SAE Γ— RL: Qwen2.5-0.5B on GSM8k (multi-condition)

Warm-start TopK SAEs trained on residual-stream activations of Qwen2.5-0.5B-Instruct across three PPO training conditions. The base model, training data, and SAE protocol are held fixed across all three; only the reward function and the KL coefficient vary. Purpose: measure what RL changes inside the model and which of those changes depend on the reward signal vs the optimization budget vs the layer architecture.

Three conditions

Chain Reward KL coef PPO stages saved Final PPO step
flexible last-number-correct (custom) 0.005 instruct_base, ppo_step{10,30,60,100,140,180,200} 200
strict verl built-in GSM8k (#### N format) 0.005 instruct_base, ppo_step{10,30,50,80,116} 116
kl0p025 last-number-correct (custom) 0.025 instruct_base, ppo_step{10,30} 58

Two A/B comparisons run on top of these:

  • flexible vs strict β€” same KL coef, different reward shape.
  • flexible vs kl0p025 β€” same reward, 5Γ— the KL coefficient.

What each chain tests

flexible is the reference run. The reward is permissive β€” credit is given if the last number anywhere in the response matches the answer, regardless of formatting. Baseline accuracy β‰ˆ 35%; the policy reaches β‰ˆ 70% by step 200. This chain is the longest (8 stages out to step 200) and is the canonical drift trajectory; everything else is compared to it.
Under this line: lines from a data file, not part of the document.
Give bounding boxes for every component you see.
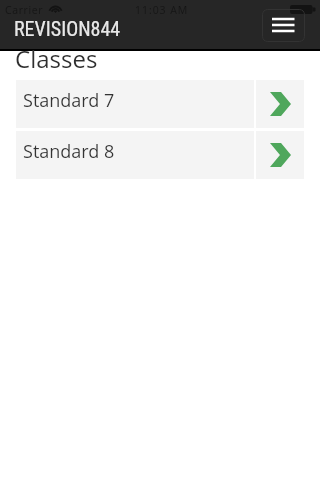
staticText: Standard 7	[23, 88, 115, 113]
button[interactable]: Standard 8	[16, 131, 304, 179]
staticText: 11:03 AM	[135, 3, 189, 17]
staticText: Standard 8	[23, 139, 115, 164]
button[interactable]: Standard 7	[16, 80, 304, 128]
staticText: REVISION844	[14, 17, 121, 40]
staticText: Carrier	[5, 3, 44, 17]
button[interactable]: Menu	[262, 9, 305, 42]
staticText: Classes	[15, 42, 98, 75]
L23 was retrained at K=256 (the other layers stay at K=64) because L23's NMSE was unacceptably high at K=64; this is the only place the SAE protocol differs from the other chains.

strict is the first A/B partner. The reward function is replaced with verl's built-in GSM8k scorer, which only credits responses ending in the canonical #### N format. Baseline β‰ˆ 14% (vs flexible's 35%) β€” the same model with the same prompts has a ~3Γ— harder reward to satisfy, so the policy must change more aggressively in early training to hit nontrivial reward. KL coefficient is held at 0.005 to match flexible. This chain isolates what changes when the reward is harder while the KL budget is identical. Trained to step 116 (further runs were deprioritized once the directional findings reproduced).

kl0p025 is the second A/B partner. The reward function is identical to flexible, but the KL coefficient is 5Γ— larger (0.025 vs 0.005). The KL term constrains how far the policy can move from the reference per step, so a larger coefficient is a stronger leash. This chain isolates what changes when the optimization budget tightens while the reward is identical. Trained to step 58; SAEs at instruct_base, ppo_step10, ppo_step30 are sufficient to compute a per-step drift rate for comparison against flexible.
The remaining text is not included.